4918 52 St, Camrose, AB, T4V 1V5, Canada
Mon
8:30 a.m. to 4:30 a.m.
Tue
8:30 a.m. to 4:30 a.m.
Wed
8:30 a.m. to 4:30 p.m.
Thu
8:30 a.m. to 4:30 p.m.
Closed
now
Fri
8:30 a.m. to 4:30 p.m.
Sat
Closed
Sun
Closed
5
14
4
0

**EXERCISE BRIEF**
Each record above should be repeated exactly.

**RESPONSE TO THE TASK**
4918 52 St, Camrose, AB, T4V 1V5, Canada
Mon
8:30 a.m. to 4:30 a.m.
Tue
8:30 a.m. to 4:30 a.m.
Wed
8:30 a.m. to 4:30 p.m.
Thu
8:30 a.m. to 4:30 p.m.
Closed
now
Fri
8:30 a.m. to 4:30 p.m.
Sat
Closed
Sun
Closed
5
14
4
0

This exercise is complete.